The Cobden Centre has no position on any proposed takeover by one pharmaceutical firm of another. On the plus side, the move by Pfizer is an instance of a global market looking for efficency gains, for which shareholders of both the US firm and its intended target, AstraZeneca, can hope to benefit. If the deal fails, hopefully this will be a spur to both companies to develop better medicines. What matters is the free movement of capital and goods, for the benefit of humanity as well as private interests.

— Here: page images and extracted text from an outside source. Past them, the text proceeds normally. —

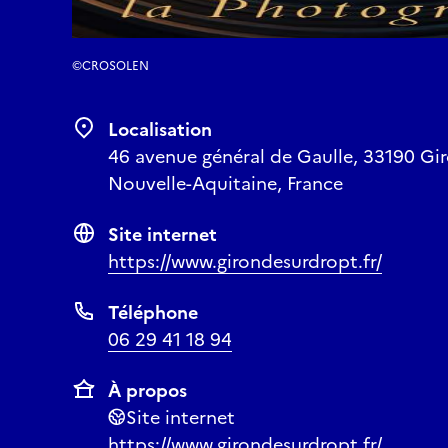
©CROSOLEN
Localisation
46 avenue général de Gaulle, 33190 Gi
Nouvelle-Aquitaine, France
Site internet
https://www.girondesurdropt.fr/
Téléphone
06 29 41 18 94
À propos
Site internet
https://www.girondesurdropt.fr/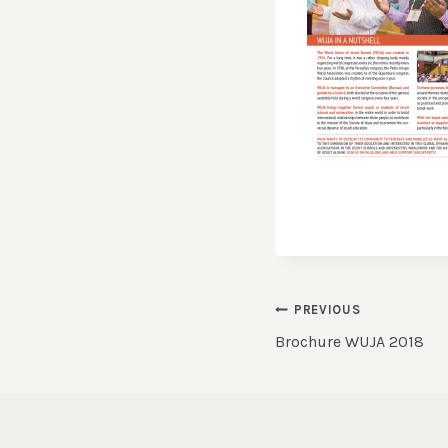
Post
PREVIOUS
Brochure WUJA 2018
navigation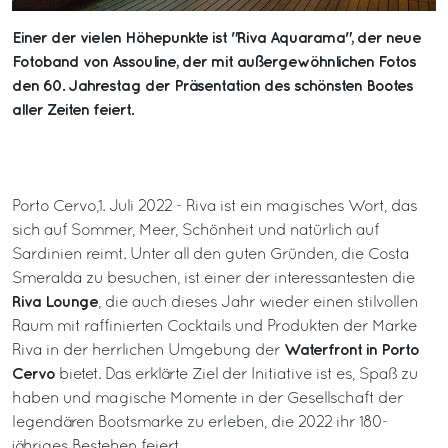
Einer der vielen Höhepunkte ist "Riva Aquarama", der neue
Fotoband von Assouline, der mit außergewöhnlichen Fotos
den 60. Jahrestag der Präsentation des schönsten Bootes
aller Zeiten feiert.
Porto Cervo,1. Juli 2022 - Riva ist ein magisches Wort, das
sich auf Sommer, Meer, Schönheit und natürlich auf
Sardinien reimt. Unter all den guten Gründen, die Costa
Smeralda zu besuchen, ist einer der interessantesten die
Riva Lounge
, die auch dieses Jahr wieder einen stilvollen
Raum mit raffinierten Cocktails und Produkten der Marke
Waterfront in Porto
Riva in der herrlichen Umgebung der
Cervo
bietet. Das erklärte Ziel der Initiative ist es, Spaß zu
haben und magische Momente in der Gesellschaft der
legendären Bootsmarke zu erleben, die 2022 ihr 180-
jähriges Bestehen feiert.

What caught my attention is that Pfizer’s chief executive, Ian Read, carries a gold coin with him. Sadly, this isn’t because the world has suddenly returned to the gold standard, which would provide enormous efficency gains to global firms like Pfizer, which could price its products and pay for its goods in gold.
Instead, the gold coin carries a message on each side, “Straight Talk” and “Own It.” Call me an egalitarian, but I would like to see everyone carrying gold coins in their wallets. Nice to know that Mr Reid has at least some hedge against a collapsing paper currency…
US firms are no longer interested in efficiency gains. All that matters in the era of fundamentally transforming the States into a kommietopian dream from an absentee father is currying favor with the Washington masters. Many of the large pharmaceutical and health insurance companies were all on board the federal government’s seizure of the health care system in the hopes of mandatory customers providing them unimaginable riches in exchange for well-placed considerations. A diminishing minority of us Yanks bitterly resent having our God-given liberties stolen from us by crony capitalists conspiring with federal officials who consider themselves Orwell’s more equal animals. My guess is that Master Reid carries gold because he can and he wishes to rub the faces of those who can’t in that thought. There will come a point when these crony corruptibles will attack a figurative Pearl Harbor and awaken the sleeping giant of those still yearning to breathe free. This will indeed, as Mr. Schlichter is fond of reminding us, end badly.
Much as I would like to agree Antoine, `9and mark Littlewood) we are not in a free market yet and these takeovers are a function of ultra low interest rates, corporatism not sound money.
Had the banks been allowed to go bust on 2008 then these takeovers would have been far less likely to happen.